The first modern mosque I ever visited in the world was this impressive one, with the waves of the Atlantic Ocean lapping underneath, in Casablanca, Morocco. It was my first real exposure to the modern interpretations of Islamic Architecture, which would become a passion, and a wonderful experience of the tranquility and peace inside mosques.
With doors large enough for the king to ride his horse through, the mosque is not intended to replicate older mosques that Morocco is also famous for, such as Le Tour Hassan in Rabat (#864), or the Kotoubia Mosque in Marrakech (#988), but to show Morocco's modern strength and piety, although many Moroccans do not consider the Hassan II mosque as sacred because infidels are allowed inside.

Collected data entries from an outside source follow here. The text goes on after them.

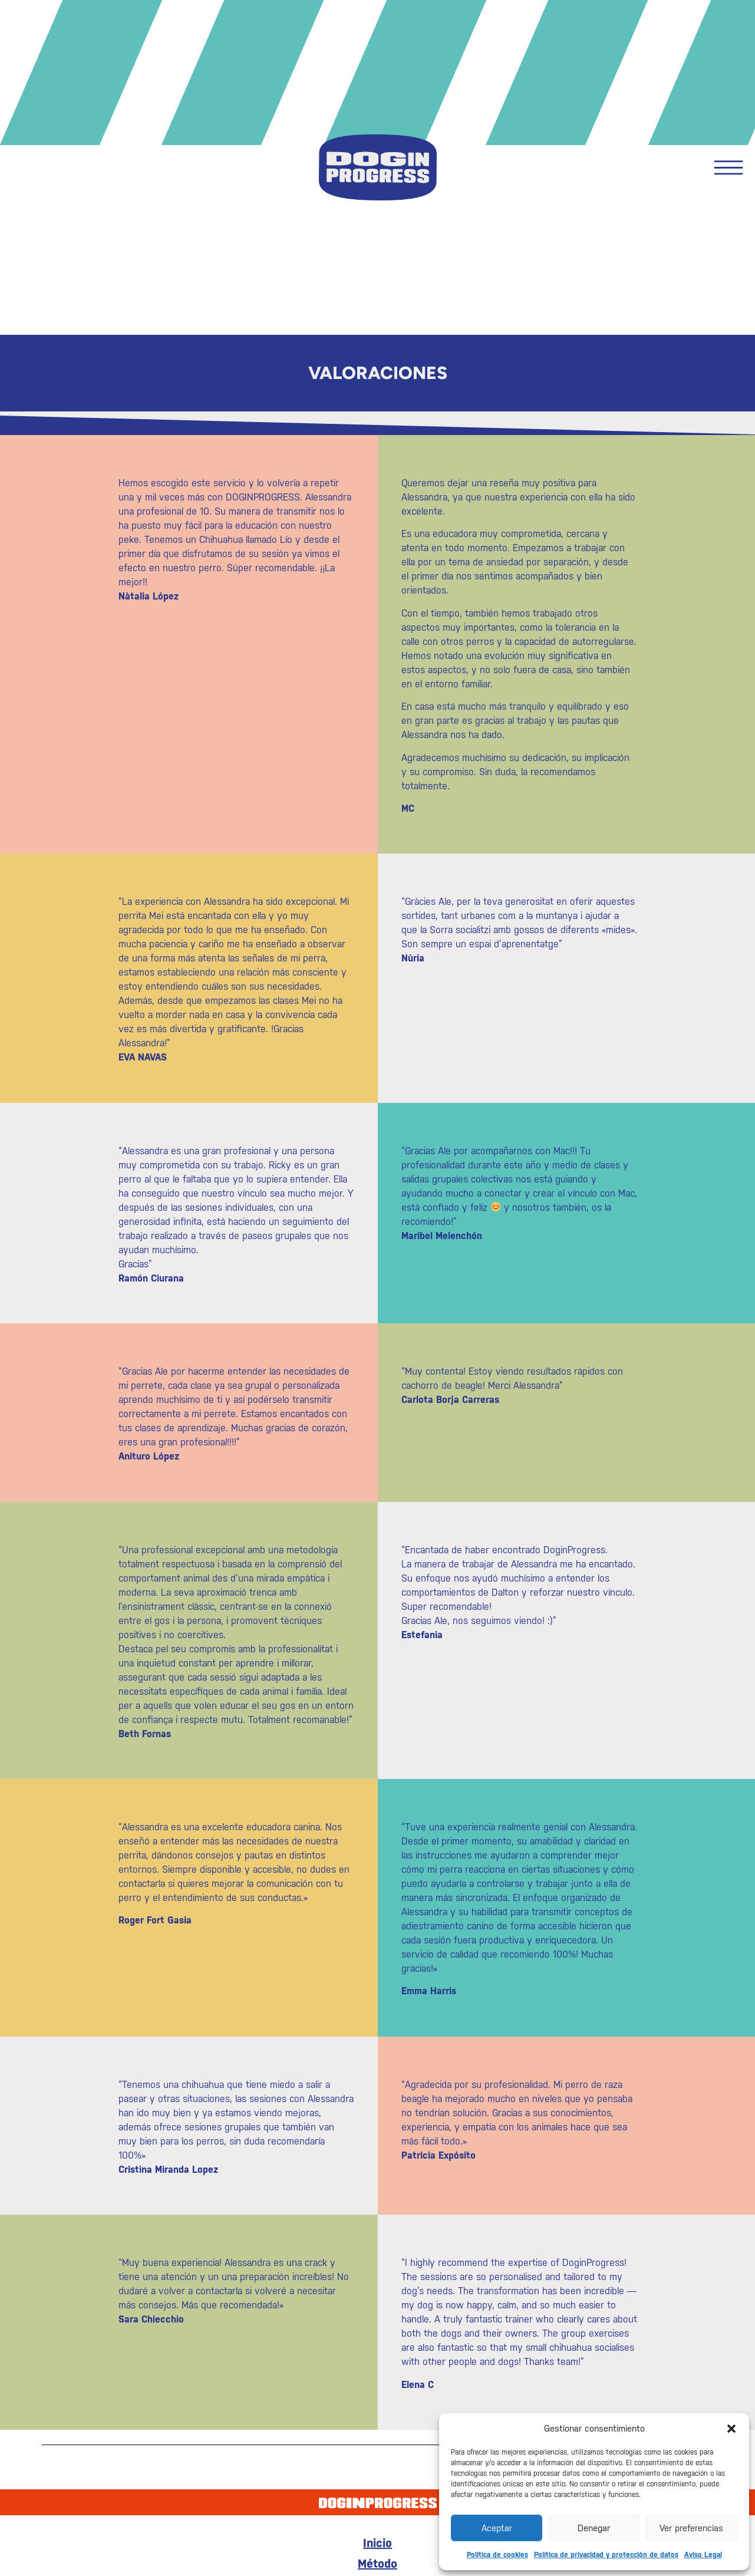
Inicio (377, 2543)
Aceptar (497, 2528)
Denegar (594, 2528)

Next to the old medina in a spectacular location, it was at one time the world's 3rd largest religious monument with the world's highest minaret (210m). Finished in 1993 for the late king's 60th birthday, it required 10,000 craftsmen 5 years to finish. It was designed by a French architect, Michel Pinseau, and had the latest technology such as headed floors, electric doors and a sliding roof, although its traditional zellij mosaic tiles were painstakingly put in place one by one, an exemplar of Morocco's strong traditional artistry. Its cedar interior comes from the Middle Atlas mountains, its marble from Agadir, and its granite from Tafraoute, showcasing a strong Moroccan pride.